### INPUT ###

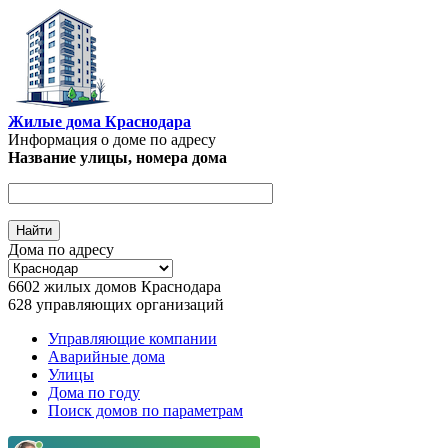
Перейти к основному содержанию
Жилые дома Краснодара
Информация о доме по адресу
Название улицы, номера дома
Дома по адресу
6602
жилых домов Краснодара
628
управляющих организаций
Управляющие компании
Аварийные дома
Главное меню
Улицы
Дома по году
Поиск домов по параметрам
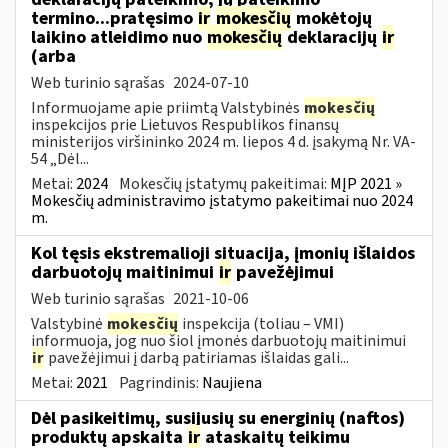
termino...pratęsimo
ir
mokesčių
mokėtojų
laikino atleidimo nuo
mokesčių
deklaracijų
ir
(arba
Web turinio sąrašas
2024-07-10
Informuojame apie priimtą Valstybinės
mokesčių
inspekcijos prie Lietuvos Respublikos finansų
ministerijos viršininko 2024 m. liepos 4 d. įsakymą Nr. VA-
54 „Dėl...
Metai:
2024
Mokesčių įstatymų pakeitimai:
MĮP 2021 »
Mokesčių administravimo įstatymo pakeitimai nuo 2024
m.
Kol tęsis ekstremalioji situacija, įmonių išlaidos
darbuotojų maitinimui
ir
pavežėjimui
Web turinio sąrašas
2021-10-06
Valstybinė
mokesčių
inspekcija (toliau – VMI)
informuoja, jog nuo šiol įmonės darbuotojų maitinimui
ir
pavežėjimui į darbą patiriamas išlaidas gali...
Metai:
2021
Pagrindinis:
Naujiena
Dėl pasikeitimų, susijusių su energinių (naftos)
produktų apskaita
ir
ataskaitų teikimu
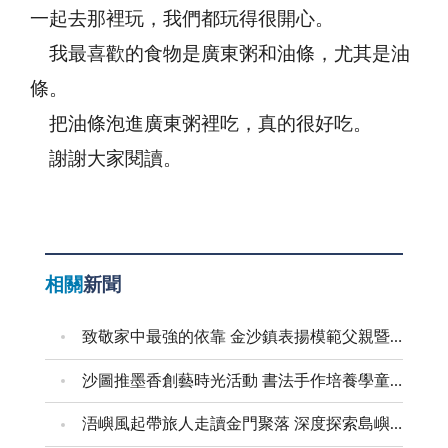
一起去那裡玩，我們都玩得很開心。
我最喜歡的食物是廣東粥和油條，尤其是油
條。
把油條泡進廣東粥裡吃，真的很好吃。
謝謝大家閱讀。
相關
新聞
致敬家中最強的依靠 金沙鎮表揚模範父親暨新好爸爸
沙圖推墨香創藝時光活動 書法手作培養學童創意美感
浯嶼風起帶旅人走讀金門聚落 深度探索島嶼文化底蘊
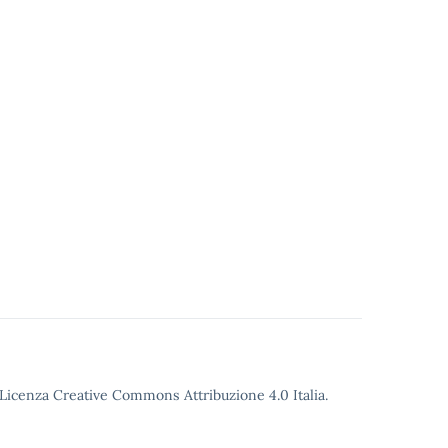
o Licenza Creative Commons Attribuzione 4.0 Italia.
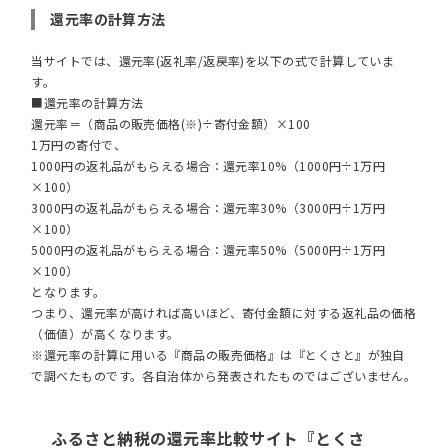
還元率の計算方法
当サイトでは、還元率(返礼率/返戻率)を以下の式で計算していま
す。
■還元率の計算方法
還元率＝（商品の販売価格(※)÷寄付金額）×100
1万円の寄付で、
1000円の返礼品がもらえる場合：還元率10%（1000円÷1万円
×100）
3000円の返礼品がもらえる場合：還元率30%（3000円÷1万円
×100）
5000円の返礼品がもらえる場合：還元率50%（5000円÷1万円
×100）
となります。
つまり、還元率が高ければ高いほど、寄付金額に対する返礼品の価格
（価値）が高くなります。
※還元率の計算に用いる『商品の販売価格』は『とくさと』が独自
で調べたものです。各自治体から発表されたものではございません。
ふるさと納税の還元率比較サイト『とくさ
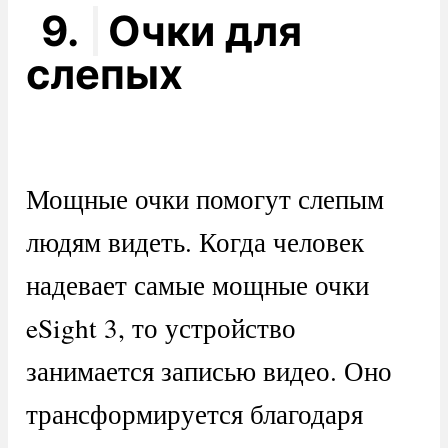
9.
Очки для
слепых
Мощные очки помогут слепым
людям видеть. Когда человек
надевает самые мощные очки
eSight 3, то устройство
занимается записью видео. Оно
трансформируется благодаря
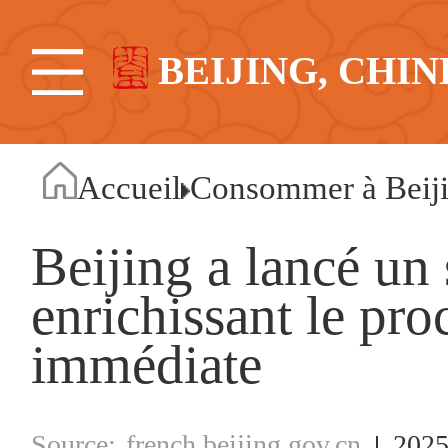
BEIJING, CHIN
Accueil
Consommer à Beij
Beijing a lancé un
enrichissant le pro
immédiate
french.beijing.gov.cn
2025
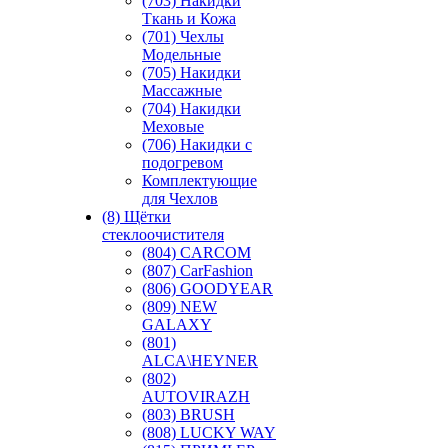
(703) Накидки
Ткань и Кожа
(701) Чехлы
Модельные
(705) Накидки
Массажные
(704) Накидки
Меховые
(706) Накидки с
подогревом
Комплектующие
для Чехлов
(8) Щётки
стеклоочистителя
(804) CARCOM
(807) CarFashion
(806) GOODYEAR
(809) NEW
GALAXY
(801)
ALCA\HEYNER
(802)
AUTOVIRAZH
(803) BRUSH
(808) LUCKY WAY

###
### INPUT ###

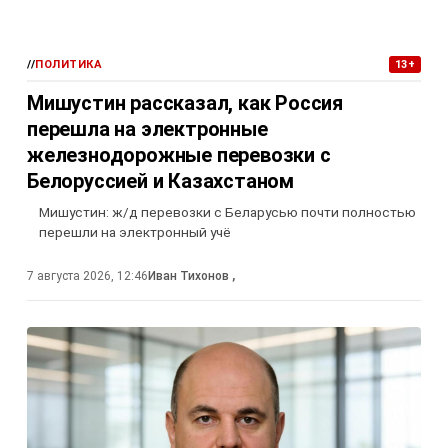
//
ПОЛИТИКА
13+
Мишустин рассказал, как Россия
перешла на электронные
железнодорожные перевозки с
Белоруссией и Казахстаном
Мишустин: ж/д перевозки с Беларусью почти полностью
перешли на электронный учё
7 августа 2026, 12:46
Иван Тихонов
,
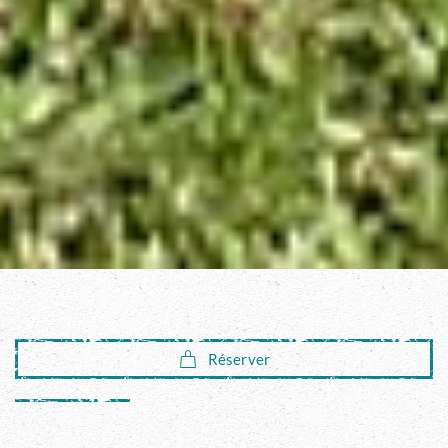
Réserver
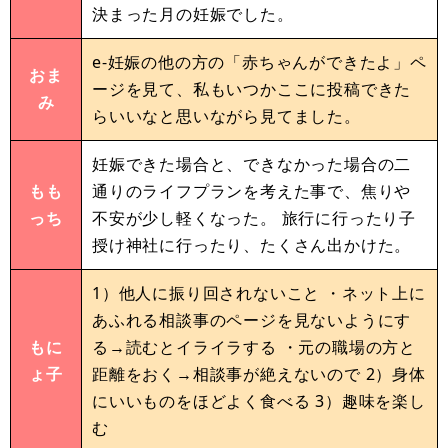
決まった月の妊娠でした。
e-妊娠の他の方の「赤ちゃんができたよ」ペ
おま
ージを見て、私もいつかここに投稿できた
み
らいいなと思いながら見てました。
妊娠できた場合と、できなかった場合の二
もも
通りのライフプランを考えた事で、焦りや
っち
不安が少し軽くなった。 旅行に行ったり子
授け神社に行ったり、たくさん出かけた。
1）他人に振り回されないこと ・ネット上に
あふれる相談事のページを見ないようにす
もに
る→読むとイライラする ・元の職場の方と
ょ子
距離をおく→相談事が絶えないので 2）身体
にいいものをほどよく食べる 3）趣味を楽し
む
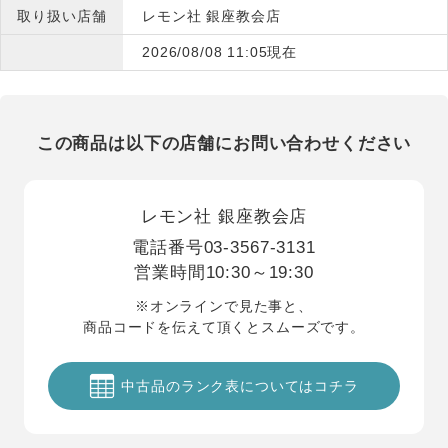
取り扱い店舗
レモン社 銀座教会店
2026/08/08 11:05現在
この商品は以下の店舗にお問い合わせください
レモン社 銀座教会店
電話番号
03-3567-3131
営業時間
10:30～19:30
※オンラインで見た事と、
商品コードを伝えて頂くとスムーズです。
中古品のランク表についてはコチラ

###
### INPUT ###

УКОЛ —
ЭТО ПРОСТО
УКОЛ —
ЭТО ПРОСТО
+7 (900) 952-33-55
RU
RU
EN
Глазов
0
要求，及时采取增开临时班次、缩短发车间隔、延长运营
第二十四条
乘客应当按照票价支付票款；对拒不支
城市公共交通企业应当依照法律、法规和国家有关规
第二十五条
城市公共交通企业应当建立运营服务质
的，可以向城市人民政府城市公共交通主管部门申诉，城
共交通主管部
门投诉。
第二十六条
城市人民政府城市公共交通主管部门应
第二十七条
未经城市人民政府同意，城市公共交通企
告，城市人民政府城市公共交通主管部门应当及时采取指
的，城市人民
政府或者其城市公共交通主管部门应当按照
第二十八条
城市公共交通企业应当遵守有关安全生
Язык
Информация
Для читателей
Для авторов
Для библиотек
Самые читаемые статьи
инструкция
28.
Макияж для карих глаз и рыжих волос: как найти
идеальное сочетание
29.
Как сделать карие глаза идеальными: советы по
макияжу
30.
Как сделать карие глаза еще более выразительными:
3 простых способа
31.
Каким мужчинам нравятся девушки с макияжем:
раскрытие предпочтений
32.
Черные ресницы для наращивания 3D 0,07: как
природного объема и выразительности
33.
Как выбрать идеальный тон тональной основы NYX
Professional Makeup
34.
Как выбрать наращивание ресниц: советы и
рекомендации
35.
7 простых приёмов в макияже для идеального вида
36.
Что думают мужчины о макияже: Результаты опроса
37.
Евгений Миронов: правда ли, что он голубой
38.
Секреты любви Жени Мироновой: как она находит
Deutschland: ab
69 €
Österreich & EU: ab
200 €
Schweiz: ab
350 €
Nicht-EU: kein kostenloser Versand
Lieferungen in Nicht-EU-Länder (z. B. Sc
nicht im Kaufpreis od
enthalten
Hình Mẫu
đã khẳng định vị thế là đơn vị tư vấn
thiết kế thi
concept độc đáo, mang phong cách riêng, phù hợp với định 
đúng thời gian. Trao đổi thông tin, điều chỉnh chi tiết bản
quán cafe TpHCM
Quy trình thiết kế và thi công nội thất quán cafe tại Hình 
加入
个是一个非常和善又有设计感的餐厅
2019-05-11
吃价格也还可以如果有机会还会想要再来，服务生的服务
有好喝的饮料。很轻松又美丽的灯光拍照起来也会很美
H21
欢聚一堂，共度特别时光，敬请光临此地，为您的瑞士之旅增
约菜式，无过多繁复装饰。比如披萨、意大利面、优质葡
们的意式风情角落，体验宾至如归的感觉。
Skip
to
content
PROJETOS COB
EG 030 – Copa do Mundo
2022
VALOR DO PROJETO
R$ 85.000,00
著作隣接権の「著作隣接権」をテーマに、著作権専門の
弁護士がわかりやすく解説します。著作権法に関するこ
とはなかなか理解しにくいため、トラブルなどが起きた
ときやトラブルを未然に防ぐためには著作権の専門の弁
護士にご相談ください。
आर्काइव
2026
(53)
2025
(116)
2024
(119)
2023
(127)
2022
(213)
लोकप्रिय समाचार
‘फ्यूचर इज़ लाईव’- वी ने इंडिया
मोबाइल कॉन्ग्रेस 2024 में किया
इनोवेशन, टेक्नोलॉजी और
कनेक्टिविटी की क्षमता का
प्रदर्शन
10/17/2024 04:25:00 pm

###

■ AIM OF THE TASK: The response must hold only the lines above from the line with "मोबाइल कॉन्ग्रेस 2024 में किया" through the line with "10/17/2024 04:25:00 pm", each copied exactly, both ends kept.

■ WRITTEN ANSWER:
मोबाइल कॉन्ग्रेस 2024 में किया
इनोवेशन, टेक्नोलॉजी और
कनेक्टिविटी की क्षमता का
प्रदर्शन
10/17/2024 04:25:00 pm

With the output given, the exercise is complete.